To ensure the free and open discussion of ideas, students may not record classroom lectures, discussions, and/or activities without the advance written permission of the instructor, and any such recording properly approved in advance can be used solely for the student's own private use. Since this is a seminar class and meetings are all online, students are required to use their cameras during the class.
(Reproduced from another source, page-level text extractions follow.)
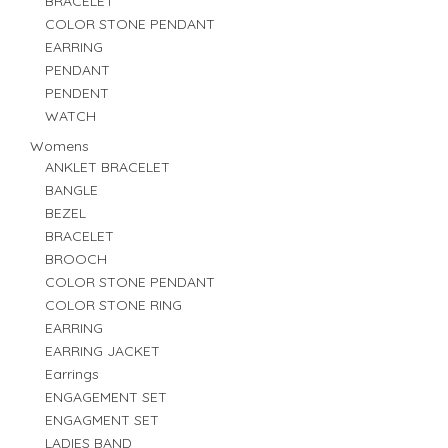
BRACELET
COLOR STONE PENDANT
EARRING
PENDANT
PENDENT
WATCH
Womens
ANKLET BRACELET
BANGLE
BEZEL
BRACELET
BROOCH
COLOR STONE PENDANT
COLOR STONE RING
EARRING
EARRING JACKET
Earrings
ENGAGEMENT SET
ENGAGMENT SET
LADIES BAND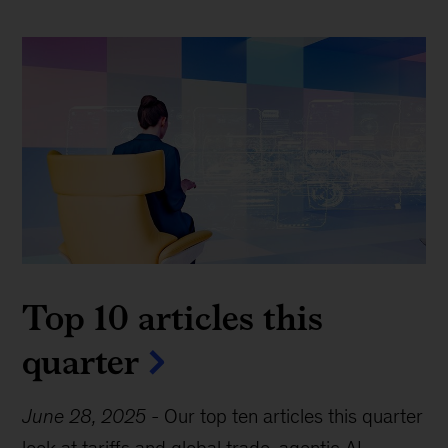
Top 10 articles this
quarter
June 28, 2025
-
Our top ten articles this quarter
look at tariffs and global trade, agentic AI,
All material provided through this website is subject to copyright. This applies to class/recitation notes, slides, assignments, solutions, project descriptions, etc. You are allowed (and expected!) to use all the provided material for personal use. However, you are strictly prohibited from sharing the material with others in general and from posting the material on the Web or other file-sharing venues in particular.
Diversity and Inclusion
The University of Pittsburgh does not tolerate any form of discrimination, harassment, or retaliation based on disability, race, color, religion, national origin, ancestry, genetic information, marital status, familial status, sex, age, sexual orientation, veteran status or gender identity or other factors as stated in the University’s Title IX policy. The University is committed to taking prompt action to end a hostile environment that interferes with the University’s mission. For more information about policies, procedures, and practices, see:http://diversity.pitt.edu/affirmative-action/policies-procedures-and-practices.3I ask that everyone in the class strive to help ensure that other members of this class can learn in a supportive and respectful environment. If there are instances of the aforementioned issues, please contact the Title IX Coordinator, by calling 412-648-7860, or firstname.lastname@example.org. Reports can also be filed online:https://www.diversity.pitt.edu/make-report/report-form. You may also choose to report this to a faculty/staff member; they are required to communicate this to the University’s Office of Diversity and Inclusion. If you wish to maintain complete confidentiality, you may also contact the University Counseling Center (412-648-7930)
Gender Inclusive Language Statement (from Pitt GSWS)
Language is gender-inclusive and non-sexist when we use words that affirm and respect how people describe, express and experience their gender. Just as sexist language excludes women’s experiences, non-gender-inclusive language excludes the experiences of individuals whose identities may not fit the gender binary, and/or who may not identify with the sex they were assigned at birth. Identities including trans, intersex, and genderqueer reflect personal descriptions, expressions, and experiences. Gender-inclusive/non-sexist language acknowledges people of any gender (for example, first-year student versus freshman, chair versus chairman, humankind versus mankind, etc.). It also affirms non-binary gender identifications and recognizes the difference between biological sex and gender expression. Students may share their preferred pronouns and names, and these gender identities and gender expressions should be honored.